Charming medieval prose poems

When I woke up in the morning of September, the wind slipped in from the window, which has quietly faded the heat of summer and contained the coolness of early autumn. The wife pulled out a corner of the quilt, looked at the time, and it was still a little early, so she turned around and continued to rest. And I seem to be marked by the clock, wake up on time, no longer sleepy. So, wearing a long-sleeved coat, I stood in front of the living room window and looked out safely. The faint fog is scattered in the whole time and space, which is not very real, but I don't want to see it so clearly anymore. Most of the activities outside are peers or elders like me. They have their own goals and directions. They walk slowly, with less energy and more stability. I feel confident when I see an acquaintance laughing first, and my tone is full of warmth. Politeness and greetings are from the heart, and I even stop to talk seriously, which makes me less hurried and more calm.

Swing away is spring, falling is autumn, and the journey of the four seasons has passed more than half. At the moment of 20 17, we will never ask the meaning of seeds again. All seeds scattered in the soil will be affectionately called by wind, rain and sunshine as long as they are not dug up by naughty wild ducks and pheasants; In the days of 20 17, we no longer deliberately explore how life continues. It seems that all plants, animals and people are not growing smoothly, and some twists and turns are natural. Angry thoughts don't help this and don't need much comfort and understanding. They just keep moving forward. In 20 17 years, I can't smell the rich grass smell anymore. Father asked me to pull weeds in the field and hold them in my hand. The juice dyed my palm green. My father bent down, still harvesting the fruits that belonged to him. Behind me, I was a little wet. I have no right to deprive him of his freedom to work, even though he is over 70 years old, just as I have never given up my love for this land. Only in middle age can we deeply understand what is land and what is root.
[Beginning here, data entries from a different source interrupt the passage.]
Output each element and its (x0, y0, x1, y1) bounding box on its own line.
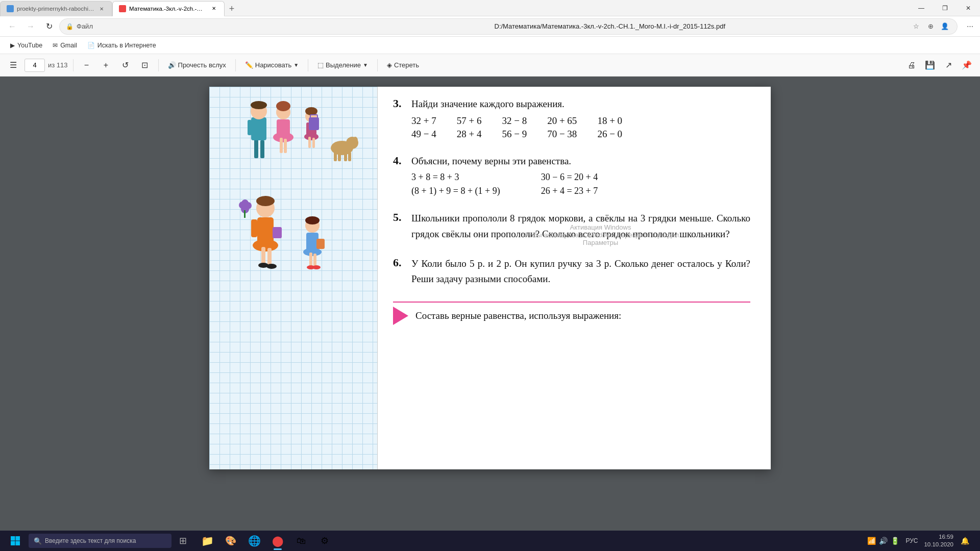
svg-point-43 (305, 216, 320, 224)
bookmark-gmail-label: Gmail (60, 42, 77, 49)
taskbar-app-paint[interactable]: 🎨 (219, 531, 242, 551)
tab-strip: proekty-primernykh-rabochikh-... ✕ Матем… (0, 0, 239, 16)
svg-rect-16 (308, 137, 311, 148)
gmail-icon: ✉ (53, 42, 58, 49)
svg-point-7 (276, 101, 290, 111)
star-icon[interactable]: ☆ (910, 20, 922, 33)
svg-rect-31 (261, 247, 265, 265)
exercise-5-text: Школьники пропололи 8 грядок моркови, а … (411, 211, 750, 242)
svg-point-49 (312, 265, 321, 269)
youtube-icon: ▶ (10, 42, 15, 49)
taskbar-app-edge[interactable]: 🌐 (243, 531, 265, 551)
search-icon: 🔍 (34, 537, 42, 545)
bookmark-search-label: Искать в Интернете (97, 42, 156, 49)
pdf-divider-2 (158, 59, 159, 71)
pdf-share-button[interactable]: ↗ (940, 57, 957, 73)
svg-point-15 (304, 133, 318, 140)
pdf-content: 3. Найди значение каждого выражения. 32 … (378, 87, 771, 469)
tab-2-favicon (119, 5, 126, 12)
svg-point-28 (256, 196, 275, 206)
clock-date: 10.10.2020 (924, 541, 953, 548)
pdf-zoom-in-button[interactable]: + (98, 57, 114, 73)
pdf-save-button[interactable]: 💾 (922, 57, 938, 73)
taskbar-search-text: Введите здесь текст для поиска (45, 537, 136, 544)
svg-rect-51 (11, 536, 15, 541)
pdf-pin-button[interactable]: 📌 (959, 57, 975, 73)
back-button[interactable]: ← (4, 18, 20, 35)
exercise-4: 4. Объясни, почему верны эти равенства. … (393, 154, 750, 197)
svg-point-9 (273, 132, 293, 142)
start-button[interactable] (4, 531, 27, 551)
svg-rect-52 (16, 536, 20, 541)
expr-3-2-2: 28 + 4 (457, 129, 482, 140)
restore-button[interactable]: ❐ (933, 0, 957, 16)
eq-right-2: 26 + 4 = 23 + 7 (541, 186, 598, 196)
taskbar-widgets-button[interactable]: ⊞ (174, 532, 192, 550)
tab-1[interactable]: proekty-primernykh-rabochikh-... ✕ (0, 1, 112, 16)
pdf-rotate-button[interactable]: ↺ (117, 57, 134, 73)
pdf-read-aloud-button[interactable]: 🔊 Прочесть вслух (164, 59, 230, 71)
read-aloud-label: Прочесть вслух (178, 61, 226, 69)
address-bar[interactable]: 🔒 Файл D:/Математика/Математика.-3кл.-v-… (59, 18, 958, 35)
refresh-button[interactable]: ↻ (41, 18, 57, 35)
tab-2-close[interactable]: ✕ (210, 5, 218, 13)
bottom-question: Составь верные равенства, используя выра… (393, 307, 750, 325)
svg-rect-23 (344, 153, 347, 161)
illustration-top (230, 92, 362, 173)
volume-icon[interactable]: 🔊 (879, 537, 888, 545)
forward-button[interactable]: → (22, 18, 39, 35)
pdf-menu-button[interactable]: ☰ (5, 57, 21, 73)
clock-block[interactable]: 16:59 10.10.2020 (924, 533, 953, 548)
minimize-button[interactable]: — (910, 0, 933, 16)
pdf-page: // Draw grid lines via JS since we can't… (209, 87, 771, 469)
bookmark-youtube[interactable]: ▶ YouTube (6, 40, 46, 51)
expr-3-2-5: 26 − 0 (597, 129, 622, 140)
new-tab-button[interactable]: + (225, 2, 239, 16)
edge-icon: 🌐 (248, 535, 261, 547)
pdf-page-total: из 113 (48, 61, 68, 69)
tab-1-close[interactable]: ✕ (97, 5, 106, 13)
bookmark-youtube-label: YouTube (17, 42, 42, 49)
paint-icon: 🎨 (225, 535, 236, 546)
taskbar-right: 📶 🔊 🔋 РУС 16:59 10.10.2020 🔔 (867, 533, 976, 548)
equality-left-col: 3 + 8 = 8 + 3 (8 + 1) + 9 = 8 + (1 + 9) (411, 172, 500, 196)
notification-button[interactable]: 🔔 (958, 534, 972, 548)
pdf-page-input[interactable] (24, 59, 45, 72)
pdf-draw-button[interactable]: ✏️ Нарисовать ▼ (241, 59, 303, 71)
language-button[interactable]: РУС (903, 536, 920, 545)
erase-label: Стереть (394, 61, 419, 69)
taskbar-app-file-explorer[interactable]: 📁 (196, 531, 218, 551)
tab-2[interactable]: Математика.-3кл.-v-2ch.-CH.1._М... ✕ (112, 1, 225, 16)
select-chevron: ▼ (363, 62, 368, 68)
windows-logo-icon (10, 536, 20, 546)
pdf-erase-button[interactable]: ◈ Стереть (383, 59, 423, 71)
battery-icon[interactable]: 🔋 (891, 537, 899, 545)
pdf-fit-button[interactable]: ⊡ (137, 57, 153, 73)
network-icon[interactable]: 📶 (867, 537, 876, 545)
read-aloud-icon: 🔊 (168, 61, 176, 69)
svg-point-13 (305, 107, 317, 115)
svg-rect-53 (11, 541, 15, 546)
pdf-select-button[interactable]: ⬚ Выделение ▼ (313, 59, 372, 71)
bookmark-gmail[interactable]: ✉ Gmail (48, 40, 81, 51)
bookmarks-bar: ▶ YouTube ✉ Gmail 📄 Искать в Интернете (0, 37, 980, 54)
pdf-zoom-out-button[interactable]: − (79, 57, 95, 73)
pdf-print-button[interactable]: 🖨 (903, 57, 920, 73)
settings-icon[interactable]: ⋯ (964, 20, 976, 33)
exercise-3-header: 3. Найди значение каждого выражения. (393, 97, 750, 111)
widgets-icon: ⊞ (179, 535, 187, 546)
pdf-divider-4 (308, 59, 308, 71)
svg-rect-22 (338, 153, 341, 161)
bookmark-search[interactable]: 📄 Искать в Интернете (83, 40, 160, 51)
taskbar-app-media[interactable]: ⬤ (266, 531, 289, 551)
taskbar-app-store[interactable]: 🛍 (290, 531, 312, 551)
taskbar-search-bar[interactable]: 🔍 Введите здесь текст для поиска (29, 534, 172, 548)
taskbar: 🔍 Введите здесь текст для поиска ⊞ 📁 🎨 🌐… (0, 531, 980, 551)
lock-icon: 🔒 (66, 23, 74, 30)
collections-icon[interactable]: ⊕ (924, 20, 937, 33)
close-button[interactable]: ✕ (957, 0, 980, 16)
profile-icon[interactable]: 👤 (939, 20, 951, 33)
taskbar-app-chrome[interactable]: ⚙ (313, 531, 336, 551)
exercise-5: 5. Школьники пропололи 8 грядок моркови,… (393, 211, 750, 242)
svg-rect-32 (267, 248, 272, 265)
My friend said I was old. I retorted in surprise, but I regretted it after I refuted it. I feel like a cow. Forage stored forty years ago is now ruminating. Little by little, don't worry. I will wash my hands, pick some tea leaves, put them in the teapot, boil water, and slowly blend in with the tea leaves. With hot spring water, I can activate the fragrance buried in the depths of tea and release it slowly, while I squint for the fragrant tea. The heat is coming up. Take a sip and let the warmth and fragrance moisten the plain life. I can stare at the yellowed leaf and let the wind take away the cyan in my life, but there is no impatience and anxiety. I wake up spring, dress up summer and decorate early autumn. A leaf is also a vivid interpretation of colorful life, not to mention that we are human beings.

Walking on 20 17, in this early autumn season, I met a middle-aged me. I have time to think about many things that I neglected before, whether it is HTC or small, whether it is simple or complex. Just like a tree, it looks wider and farther after it grows taller while increasing wrinkles. Whether it is sunrise or sunset, it is not a simple beginning and end, but just two knots in a complete cycle. Where the starting point is, it can be counted as the end point. Like day and night. If you grew up in a daze, even during the day, how far can you see? And the silence of the night, how much glitz and noise are isolated, let us see the eternal future more clearly through the thick curtain.

Early autumn intoxicated my middle age. Like a pool of wine, my father is full of the grains he planted and harvested, my mother is adding her endless love notes, and then fermenting with my youth. The high temperature, expansion, pain and heat are all rising. Finally, the light autumn season of opening wine cellar is ushered in today. The sky is high and the clouds are light, and the autumn wind is cool, so the wine is scattered in the vast world. After work, I invited one or two friends, two dishes of side dishes, peanuts grown in my yard, cucumbers on vines, and some bean paste made by my mother. From greeting the body, occasionally chatting a few words, until now, even laughing, facing the sky is relatively quietly replaced by four eyes.

In early autumn, the weather is tepid. Less indulgence, more smiles; Less wind and fire, more prevention; Less fame and fortune, more laughter. Facing the materialistic moment, I put more thoughts into a peaceful and deep book, trying to leave an impression on myself and my children on the journey of life.

In early autumn, I was lucky enough to meet my middle-aged self.